The spaces of the high roof reached above the passengers’ heads; the walls of granite blocks surrounded them, solid and tall. The drifting souls fell silent at last, wandering and watching the lighting of the lamps as their new quarters were gradually illuminated.
‘And now, a fire,’ said Clovis.
The three young men went about the frigid Old House, and out into the rain, too, to the stores, gathering fuel. In no time at all, a waist-high stack of kindling, logs, coal and paper, like a bonfire on Guy Fawkes night, stood ready, and, as Ernest set a match to it, the eager passengers edged closer.
‘It’s blocked with something.’
John handed him the poker and he jabbed upwards, waving it back and forth like an inept knight after a dragon. With a scraping, scuttling sound, a heap of dusty feathers and rotted birds tumbled out onto the unlit fire, and about his feet, loose heads falling, claws scattering.
‘
Ooh
,’ said the onlookers.
‘They’ll soon burn off,’ said John.
Small corpses singed as the fire took hold. In just a few moments, clean flames leapt high into the hollow dark of the chimney.
Ernest, John and Clovis, in smutty disarray, heaped the grate with fuel, and heaped and heaped again, until, like a beacon on a lonely cliff, the fire blazed, towering and roaring in the hearth.

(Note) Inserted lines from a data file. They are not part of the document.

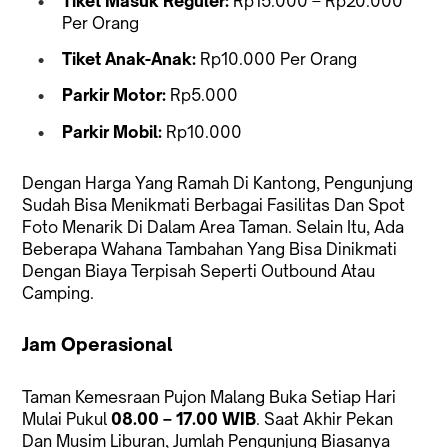
Tiket Masuk Reguler:
Rp15.000 – Rp20.000
Per Orang
Tiket Anak-Anak:
Rp10.000 Per Orang
Parkir Motor:
Rp5.000
Parkir Mobil:
Rp10.000
Dengan Harga Yang Ramah Di Kantong, Pengunjung
Sudah Bisa Menikmati Berbagai Fasilitas Dan Spot
Foto Menarik Di Dalam Area Taman. Selain Itu, Ada
Beberapa Wahana Tambahan Yang Bisa Dinikmati
Dengan Biaya Terpisah Seperti Outbound Atau
Camping.
Jam Operasional
Taman Kemesraan Pujon Malang Buka Setiap Hari
Mulai Pukul
08.00 – 17.00 WIB
. Saat Akhir Pekan
Dan Musim Liburan, Jumlah Pengunjung Biasanya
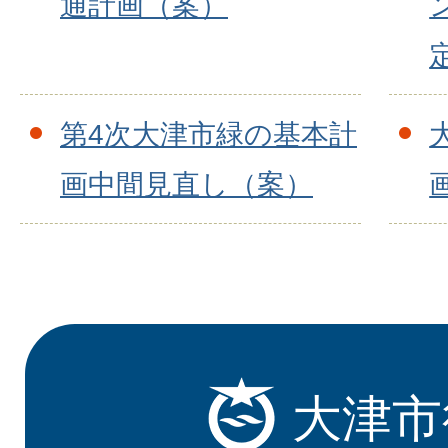
通計画（案）
第4次大津市緑の基本計
画中間見直し（案）
大津市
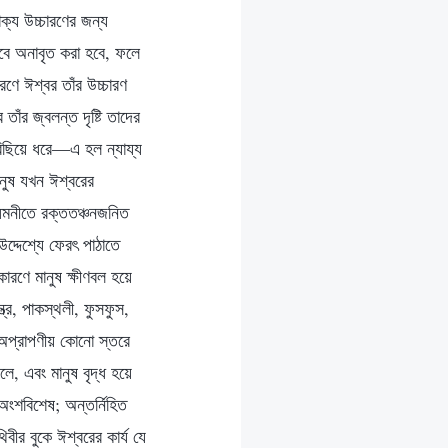
ক্য উচ্চারণের জন্য
াবে অনাবৃত করা হবে, ফলে
ণে ঈশ্বর তাঁর উচ্চারণ
ঁর জ্বলন্ত দৃষ্টি তাদের
বিছিয়ে ধরে—এ হল ন্যায্য
নুষ যখন ঈশ্বরের
 ধমনীতে রক্ততঞ্চনজনিত
 উদ্দেশ্যে ফেরৎ পাঠাতে
রণে মানুষ ক্ষীণবল হয়ে
্ত্র, পাকস্থলী, ফুসফুস,
 অপ্রাপণীয় কোনো স্তরে
ে, এবং মানুষ বৃদ্ধ হয়ে
ংশবিশেষ; অন্তর্নিহিত
বীর বুকে ঈশ্বরের কার্য যে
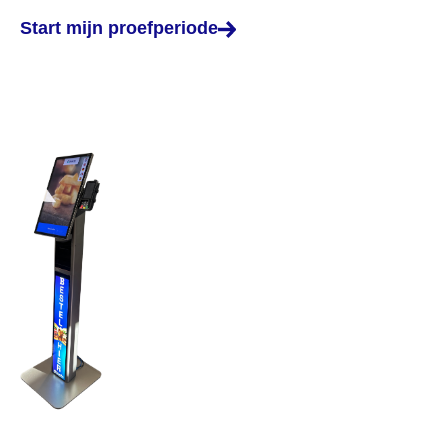
Start mijn proefperiode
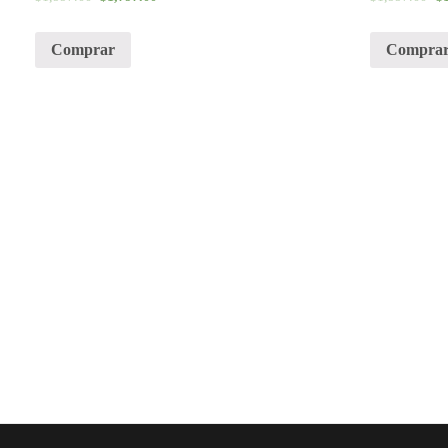
Comprar
Compra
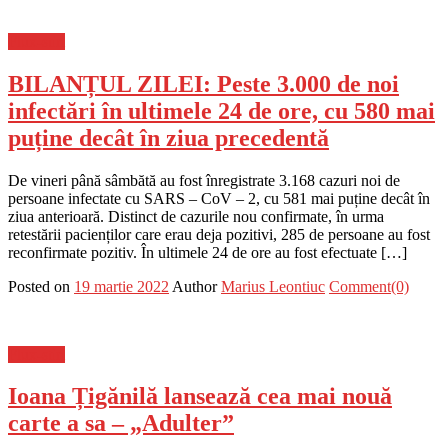
Flux-stiri
BILANȚUL ZILEI: Peste 3.000 de noi
infectări în ultimele 24 de ore, cu 580 mai
puține decât în ziua precedentă
De vineri până sâmbătă au fost înregistrate 3.168 cazuri noi de
persoane infectate cu SARS – CoV – 2, cu 581 mai puține decât în
ziua anterioară. Distinct de cazurile nou confirmate, în urma
retestării pacienților care erau deja pozitivi, 285 de persoane au fost
reconfirmate pozitiv. În ultimele 24 de ore au fost efectuate […]
Posted on
19 martie 2022
Author
Marius Leontiuc
Comment(0)
Flux-stiri
Ioana Țigănilă lansează cea mai nouă
carte a sa – „Adulter”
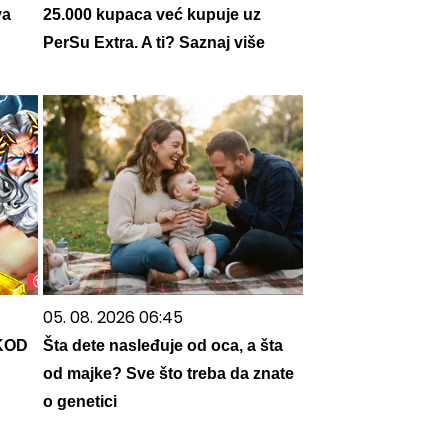
va
25.000 kupaca već kupuje uz
PerSu Extra. A ti? Saznaj više
05. 08. 2026 06:45
KOD
Šta dete nasleđuje od oca, a šta
od majke? Sve što treba da znate
o genetici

Unheated for two hundred years, warmth seeped between the stones of the Old House like blood starting through veins; the snug stones swelled in the walls; the shell became a body. The passengers felt the warmth on the damp membranes of their fragile skins, the cold flesh beneath, almost as warm as life itself.
‘Oh heat!’
‘Heat!’
‘Closer!’ they cried, and for a little while, the young men rested.
The passengers pressed on the fire with happy murmurings. They spread, they glowed and softened, their hard bodies warmed to pulpiness.
‘Oh, lovely,’ they said.
‘Good.’
The mice, too, a different colony to those that nestled and played in the velvets and tasselled corners of the New House, made forays from their catacombs and turned their twitching noses to the blaze. With wolfish cries, the lurcher Forth found his way inside from the deluge and lay suspiciously at the indistinct feet of the resting passengers. The very spiders warmed themselves.